A taste of Fall, Applesauce Bread


 Hot Applesauce Cake


Back in the day, people exchanged recipes on recipe cards. Sometimes the recipe cards were just plain old index cards and sometimes they were decorated. There were no food blogs, not many cookbooks, and only Julia Child on television. Friends and family exchanged recipes that had been handed down for generations. We learned to cook from the masters, our grandmothers and mothers. Today we use the Internet to find a new recipe, or to revisit an old. We have thousands of cookbooks to peruse, many food shows on TV that entertain and educate us. Cooking and food have become entertainment instead of just a way feed our families. I’m not much for food competition shows. I find them stressful. Cooking to me is relaxing and a way to express creativity and love. We have so many new foods to explore and new techniques to try. No longer are the days of “If it’s Wednesday it must be spaghetti and meatballs”. Don’t forget meatloaf Mondays. Never forget.

After I had been married a while, I discovered cookbooks. This recipe is from The Fannie Farmer Baking Book. My mother made her own applesauce. I never knew you could buy it. So, in this recipe, I used homemade. It’s not required, but I think it makes a difference. It’s worth the small effort to make it.  To make applesauce, put some apples in a big pan, pour enough water to just cover the bottom of the pan, and simmer the apples until they are all cooked and mushy. I leave the skins on for coloring.I run the cooked apples through a food mill, turned by hand, then sweeten with some sugar, adding cinnamon to taste, and finishing with a pat of butter to smooth it all out. Delicious.

This recipe makes two 8 ½ X 4 ½ loaves of bread. Sometimes I make then in mini loaves for a great present. The cooking time is reduced to about 40 minutes for these. This recipe can also be baked in layer pans and frosted. I like to bake it in loaf pans to have with my morning coffee. It just doesn’t seem as bad as eating CAKE.


1 cup vegetable shortening

2 cups sugar

2 eggs

2 ½ cups all-purpose flour

½ tsp. salt

2 tsp. baking soda

2 tsp. cinnamon

2 tsp. ground cloves

2 tsp. ground allspice

¼ tsp. nutmeg

¼ tsp. mace

2 cups hot applesauce

2 cups raisins

2 cups chopped walnuts (optional)


Preheat oven to 350 degrees F. Grease and flour two 9” round cake pans or two 8 ½ X 4 ½ inch loaf pans.

Cream the shortening and slowly add the sugar, beating the mixture until smooth. Add the eggs and mix well. Mix together, in a medium bowl, the flour, salt, soda, cinnamon, clovers, allspice, nutmeg, and mace, and then add to the creamed mixture along with the hot applesauce, raisins and walnuts. No fuss. Beat until the batter is well blended. I like to plump up my raisins by letting them sit in warm water for a few minutes. I drain the water and add the plump raisins to the mixture. Hard, dry raisins don’t even look appetizing.

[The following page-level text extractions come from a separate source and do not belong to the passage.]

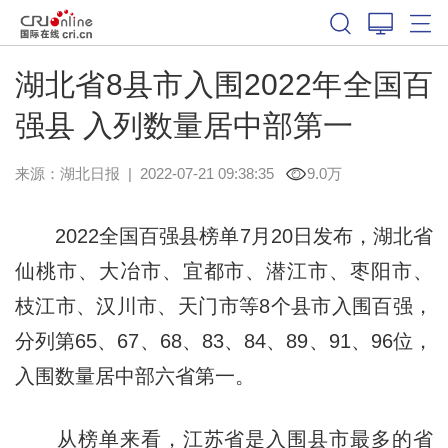
湖北省8县市入围2022年全国百
强县 入列数量居中部第一
来源：
湖北日报
|
2022-07-21 09:38:35
9.0万
2022全国百强县榜单7月20日发布，湖北省
仙桃市、大冶市、宜都市、潜江市、枣阳市、
枝江市、汉川市、天门市等8个县市入围百强，
分列第65、67、68、83、84、89、91、96位，
入围数量居中部六省第一。
从榜单来看，江苏省是入围县市最多的省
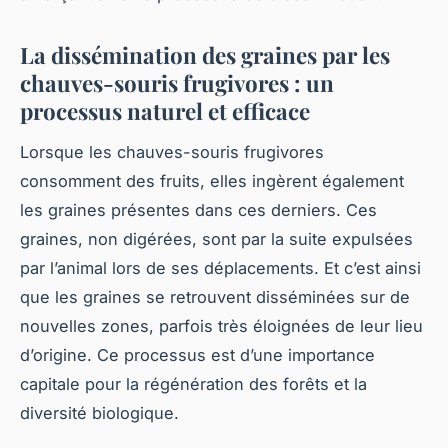
La dissémination des graines par les
chauves-souris frugivores : un
processus naturel et efficace
Lorsque les chauves-souris frugivores
consomment des fruits, elles ingèrent également
les graines présentes dans ces derniers. Ces
graines, non digérées, sont par la suite expulsées
par l’animal lors de ses déplacements. Et c’est ainsi
que les graines se retrouvent disséminées sur de
nouvelles zones, parfois très éloignées de leur lieu
d’origine. Ce processus est d’une importance
capitale pour la régénération des forêts et la
diversité biologique.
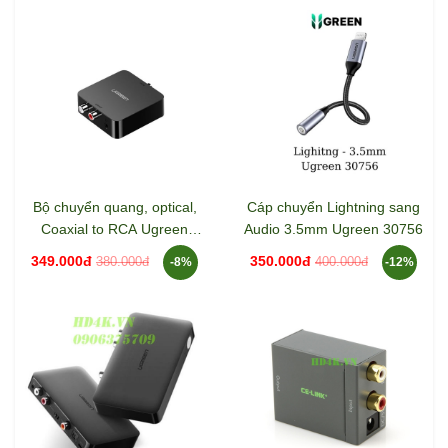
Bộ chuyển quang, optical,
Cáp chuyển Lightning sang
Coaxial to RCA Ugreen
Audio 3.5mm Ugreen 30756
30523
349.000đ
350.000đ
380.000đ
400.000đ
-8%
-12%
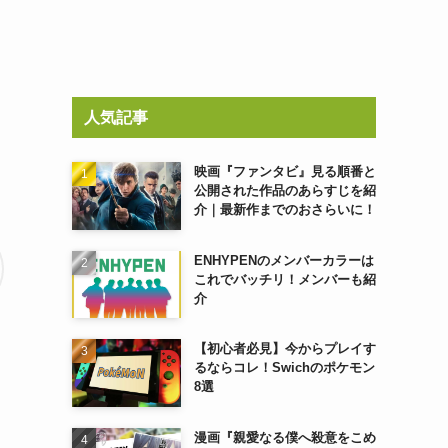
人気記事
映画『ファンタビ』見る順番と
公開された作品のあらすじを紹
介｜最新作までのおさらいに！
ENHYPENのメンバーカラーは
これでバッチリ！メンバーも紹
介
【初心者必見】今からプレイす
るならコレ！Swichのポケモン
8選
漫画『親愛なる僕へ殺意をこめ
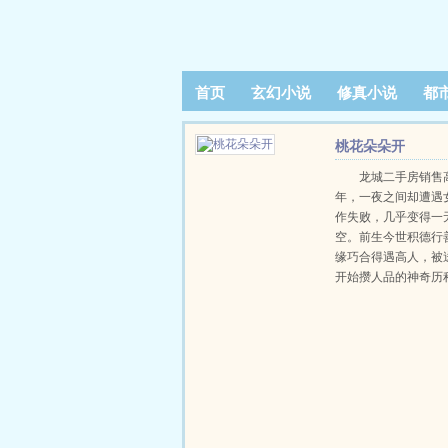
首页
玄幻小说
修真小说
都
阅读记录
桃花朵朵开
龙城二手房销售
年，一夜之间却遭遇
作失败，几乎变得一
空。前生今世积德行
缘巧合得遇高人，被
开始攒人品的神奇历
朝扮猪吃虎，打脸高
女神共处一室，开启
火花四溅......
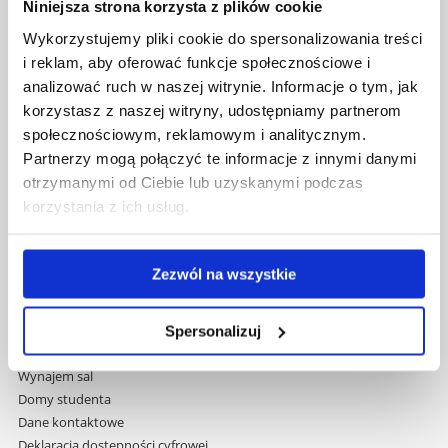
Niniejsza strona korzysta z plików cookie
Uniwersytet Rzeszowski
Wykorzystujemy pliki cookie do spersonalizowania treści
Al. Tadeusza Rejtana 16C
i reklam, aby oferować funkcje społecznościowe i
35-959 Rzeszów
analizować ruch w naszej witrynie. Informacje o tym, jak
korzystasz z naszej witryny, udostępniamy partnerom
Pomiń
Polityka prywatności
społecznościowym, reklamowym i analitycznym.
nawigację
Mapa serwisu
Partnerzy mogą połączyć te informacje z innymi danymi
i
Biblioteka
otrzymanymi od Ciebie lub uzyskanymi podczas
przejdź
Wydawnictwo
korzystania z ich usług.
do
Covid info
treści
Studia podyplomowe
Praca na UR
Zezwól na wszystkie
Zamówienia publiczne
Fundusze strukturalne
Projekty współfinansowane przez UE
Spersonalizuj
Projekty realizowane z KPO
Wynajem sal
Domy studenta
Dane kontaktowe
Deklaracja dostępności cyfrowej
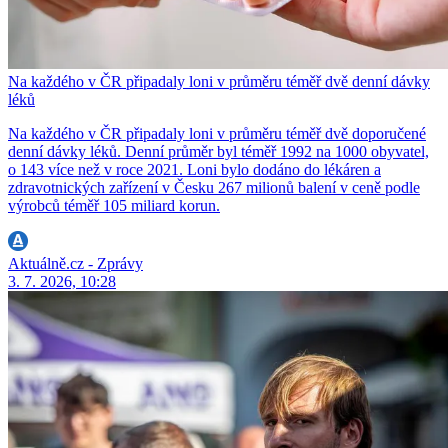
Na každého v ČR připadaly loni v průměru téměř dvě denní dávky
léků
Na každého v ČR připadaly loni v průměru téměř dvě doporučené
denní dávky léků. Denní průměr byl téměř 1992 na 1000 obyvatel,
o 143 více než v roce 2021. Loni bylo dodáno do lékáren a
zdravotnických zařízení v Česku 267 milionů balení v ceně podle
výrobců téměř 105 miliard korun.
Aktuálně.cz - Zprávy
3. 7. 2026, 10:28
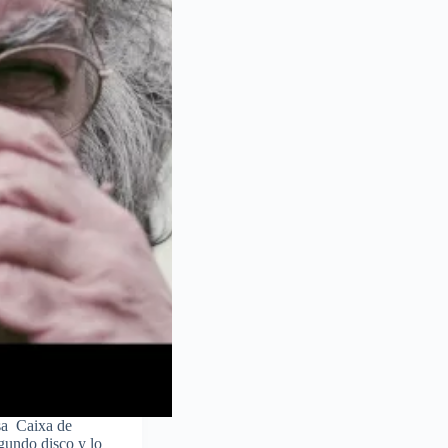
esa Caixa de
gundo disco y lo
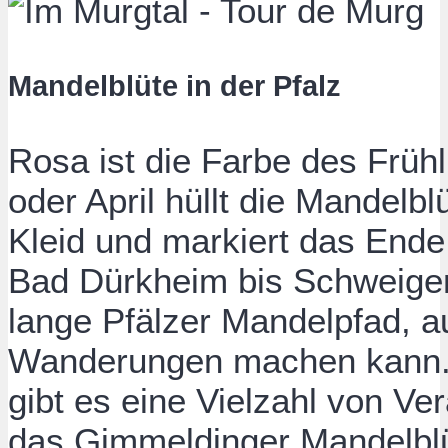
Mandelblüte in der Pfalz
Rosa ist die Farbe des Frühl
oder April hüllt die Mandelbl
Kleid und markiert das Ende
Bad Dürkheim bis Schweigen 
lange Pfälzer Mandelpfad,
Wanderungen machen kann.
gibt es eine Vielzahl von Ve
das Gimmeldinger Mandelblü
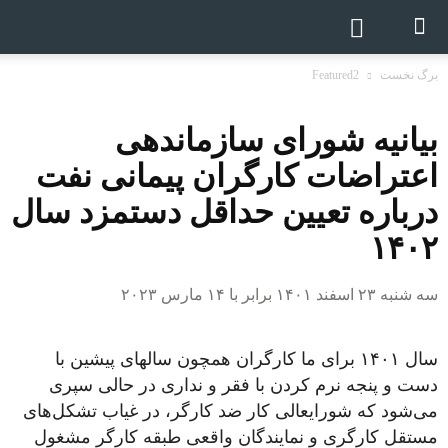
برگ نخست
Featured2
بیانیه شورای سازماندهی
اعتراضات کارگران پیمانی نفت
درباره تعیین حداقل دستمزد سال
۱۴۰۲
سه شنبه ۲۳ اسفند ۱۴۰۱ برابر با ۱۴ مارس ۲۰۲۳
سال ۱۴۰۱ برای ما کارگران همچون سالهای پیشین با
دست و پنجه نرم کردن با فقر و نداری در حالی سپری
می‌شود که شورایعالی کار ضد کارگر، در غیاب تشکل‌های
مستقل کارگری و نمایندگان واقعی طبقه کارگر مشغول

Spread evenly in the prepared pans, and bake round layers for about 40 minutes, loaf pans for about one hour, or until a toothpick inserted in the center comes out clean. Remove from the oven and let layers cool in the pans for a bout 5 minutes, loaves about 10 minutes, then turn out onto a rack to cool completely. I like to run a knife along the perimeter of the pans, gently pushing it towards to center of the pan. This lets air get under the bread to help release it from the pan. This technique helps to prevent the bread from sticking to the bottom of the pan when you turn it out of the pan.

Whenever I bake this bread, I feel like Fall has visited my kitchen. I hope you feel the same way too. Celebrate Fall with this simple bread. It freezes very well, or you can give a loaf to a friend! I like to keep some mini loaves of this bread in the freezer in case company comes by.